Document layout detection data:

◆ ◆ ◆

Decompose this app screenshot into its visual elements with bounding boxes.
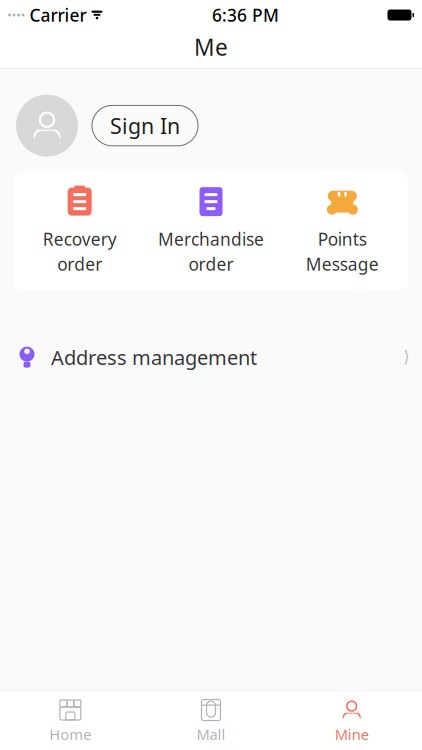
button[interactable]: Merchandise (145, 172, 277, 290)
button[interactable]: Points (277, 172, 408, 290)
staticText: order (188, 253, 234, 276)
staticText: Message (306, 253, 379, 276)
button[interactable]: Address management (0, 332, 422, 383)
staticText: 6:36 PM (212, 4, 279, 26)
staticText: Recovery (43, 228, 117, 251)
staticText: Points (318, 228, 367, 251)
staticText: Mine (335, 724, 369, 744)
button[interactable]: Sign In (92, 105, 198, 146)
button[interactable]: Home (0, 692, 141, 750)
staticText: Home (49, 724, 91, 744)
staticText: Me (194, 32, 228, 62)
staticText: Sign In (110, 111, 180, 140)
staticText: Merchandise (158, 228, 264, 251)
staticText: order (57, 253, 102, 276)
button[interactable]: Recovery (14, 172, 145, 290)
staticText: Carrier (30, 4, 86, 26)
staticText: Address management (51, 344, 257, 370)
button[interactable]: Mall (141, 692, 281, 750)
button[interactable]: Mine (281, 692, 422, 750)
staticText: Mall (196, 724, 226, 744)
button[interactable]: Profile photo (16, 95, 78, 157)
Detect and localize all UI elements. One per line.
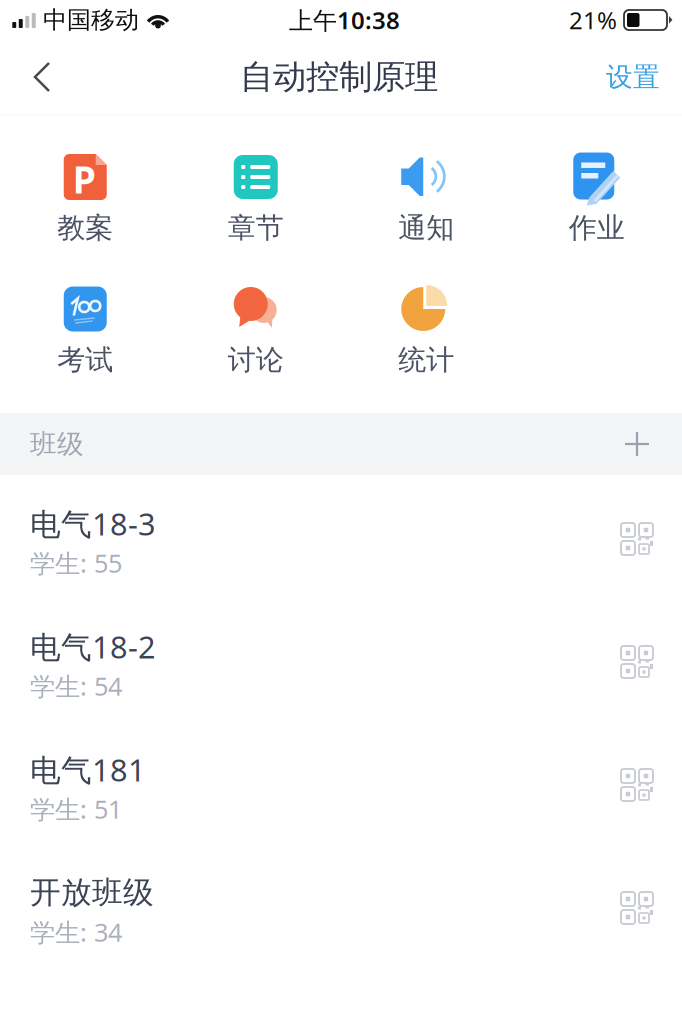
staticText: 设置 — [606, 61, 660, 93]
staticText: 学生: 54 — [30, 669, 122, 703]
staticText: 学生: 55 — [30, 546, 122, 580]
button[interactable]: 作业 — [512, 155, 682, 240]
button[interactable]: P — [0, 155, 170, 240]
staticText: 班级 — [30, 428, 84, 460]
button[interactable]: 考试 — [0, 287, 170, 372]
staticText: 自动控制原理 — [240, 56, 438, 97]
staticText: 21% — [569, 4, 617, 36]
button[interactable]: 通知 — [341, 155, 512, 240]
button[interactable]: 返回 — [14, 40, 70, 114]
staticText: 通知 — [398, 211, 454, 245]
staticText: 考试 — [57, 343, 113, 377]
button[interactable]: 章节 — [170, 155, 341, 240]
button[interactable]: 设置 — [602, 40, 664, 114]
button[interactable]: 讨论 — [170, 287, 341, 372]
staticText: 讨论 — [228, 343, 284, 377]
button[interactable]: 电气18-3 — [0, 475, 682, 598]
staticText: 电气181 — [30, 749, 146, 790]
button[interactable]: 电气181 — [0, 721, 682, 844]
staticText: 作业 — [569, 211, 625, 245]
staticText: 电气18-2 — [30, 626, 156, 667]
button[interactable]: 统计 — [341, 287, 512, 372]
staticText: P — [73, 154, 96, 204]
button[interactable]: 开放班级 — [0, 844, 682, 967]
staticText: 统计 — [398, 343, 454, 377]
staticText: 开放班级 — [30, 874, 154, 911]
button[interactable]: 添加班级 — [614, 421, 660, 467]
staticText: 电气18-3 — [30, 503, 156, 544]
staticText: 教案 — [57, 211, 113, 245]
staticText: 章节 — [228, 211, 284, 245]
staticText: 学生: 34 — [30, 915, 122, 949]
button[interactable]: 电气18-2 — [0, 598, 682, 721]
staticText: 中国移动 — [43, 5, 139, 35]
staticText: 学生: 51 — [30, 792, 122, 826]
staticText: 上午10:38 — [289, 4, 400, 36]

◆ ◆ ◆

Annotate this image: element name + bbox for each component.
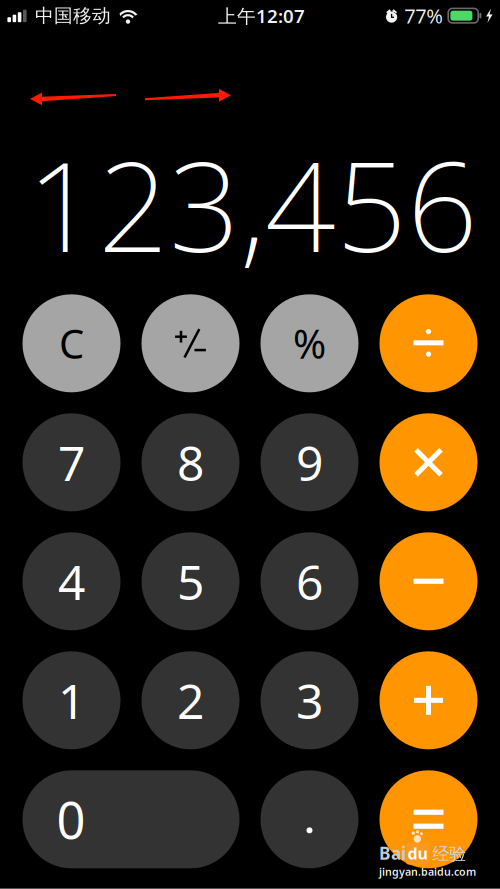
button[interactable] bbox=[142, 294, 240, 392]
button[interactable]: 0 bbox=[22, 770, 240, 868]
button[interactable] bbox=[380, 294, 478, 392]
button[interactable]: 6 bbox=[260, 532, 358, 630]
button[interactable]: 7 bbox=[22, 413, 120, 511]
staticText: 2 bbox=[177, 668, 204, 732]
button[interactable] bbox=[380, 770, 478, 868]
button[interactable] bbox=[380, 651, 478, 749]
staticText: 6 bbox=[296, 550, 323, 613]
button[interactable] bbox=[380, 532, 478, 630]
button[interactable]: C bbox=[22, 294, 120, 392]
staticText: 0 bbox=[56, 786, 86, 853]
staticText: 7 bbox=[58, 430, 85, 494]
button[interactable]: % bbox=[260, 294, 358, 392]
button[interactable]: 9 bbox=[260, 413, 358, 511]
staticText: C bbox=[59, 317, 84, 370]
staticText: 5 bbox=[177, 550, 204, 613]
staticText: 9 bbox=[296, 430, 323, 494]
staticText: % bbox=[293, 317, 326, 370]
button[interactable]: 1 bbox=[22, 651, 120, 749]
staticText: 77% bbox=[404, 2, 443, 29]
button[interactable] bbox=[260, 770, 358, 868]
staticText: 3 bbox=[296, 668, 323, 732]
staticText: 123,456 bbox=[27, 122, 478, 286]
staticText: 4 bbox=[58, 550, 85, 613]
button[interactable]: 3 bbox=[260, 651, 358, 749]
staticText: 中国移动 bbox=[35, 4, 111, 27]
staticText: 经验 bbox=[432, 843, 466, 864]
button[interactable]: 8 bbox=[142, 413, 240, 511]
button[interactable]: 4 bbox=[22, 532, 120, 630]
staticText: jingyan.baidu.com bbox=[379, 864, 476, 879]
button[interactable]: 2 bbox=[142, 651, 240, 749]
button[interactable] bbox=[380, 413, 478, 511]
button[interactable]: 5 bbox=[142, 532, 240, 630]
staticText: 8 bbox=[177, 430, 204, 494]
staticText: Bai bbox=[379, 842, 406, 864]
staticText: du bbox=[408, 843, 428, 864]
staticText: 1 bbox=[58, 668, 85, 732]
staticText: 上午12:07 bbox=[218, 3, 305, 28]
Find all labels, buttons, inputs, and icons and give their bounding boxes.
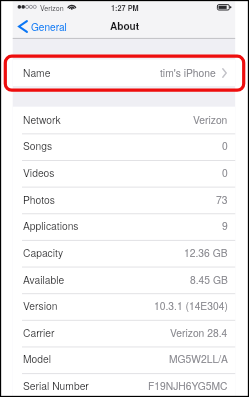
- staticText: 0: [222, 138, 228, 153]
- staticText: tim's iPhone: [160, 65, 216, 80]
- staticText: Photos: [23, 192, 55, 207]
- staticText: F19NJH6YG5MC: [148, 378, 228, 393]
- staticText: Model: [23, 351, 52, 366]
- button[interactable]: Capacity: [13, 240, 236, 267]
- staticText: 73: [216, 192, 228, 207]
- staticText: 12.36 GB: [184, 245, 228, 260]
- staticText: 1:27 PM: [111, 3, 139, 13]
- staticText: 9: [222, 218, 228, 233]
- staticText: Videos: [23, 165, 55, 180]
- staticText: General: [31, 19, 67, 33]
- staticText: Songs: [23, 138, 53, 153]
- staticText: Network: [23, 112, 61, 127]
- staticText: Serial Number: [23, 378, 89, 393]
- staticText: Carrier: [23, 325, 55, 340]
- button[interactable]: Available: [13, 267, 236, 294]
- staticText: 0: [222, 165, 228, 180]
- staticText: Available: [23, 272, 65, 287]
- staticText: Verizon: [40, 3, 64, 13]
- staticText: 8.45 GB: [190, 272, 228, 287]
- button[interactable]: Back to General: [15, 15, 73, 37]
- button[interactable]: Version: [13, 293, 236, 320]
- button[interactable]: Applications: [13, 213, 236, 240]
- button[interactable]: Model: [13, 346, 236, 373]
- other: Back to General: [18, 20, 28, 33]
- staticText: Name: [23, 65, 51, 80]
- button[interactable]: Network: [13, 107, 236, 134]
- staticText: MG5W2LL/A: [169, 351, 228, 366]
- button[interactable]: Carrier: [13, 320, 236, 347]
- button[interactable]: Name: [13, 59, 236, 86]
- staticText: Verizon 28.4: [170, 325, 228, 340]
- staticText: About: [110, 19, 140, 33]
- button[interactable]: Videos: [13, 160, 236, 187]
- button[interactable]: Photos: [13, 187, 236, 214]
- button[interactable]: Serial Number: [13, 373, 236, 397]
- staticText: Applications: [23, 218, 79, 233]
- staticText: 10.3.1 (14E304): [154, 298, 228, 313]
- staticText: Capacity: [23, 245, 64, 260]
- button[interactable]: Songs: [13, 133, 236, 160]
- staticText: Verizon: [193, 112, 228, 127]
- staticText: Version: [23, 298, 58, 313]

◆ ◆ ◆

*Assignment*: Respond with a number only, the count of lines in the entries where the string "Applications" occurs.

*Solution to this exercise*: 2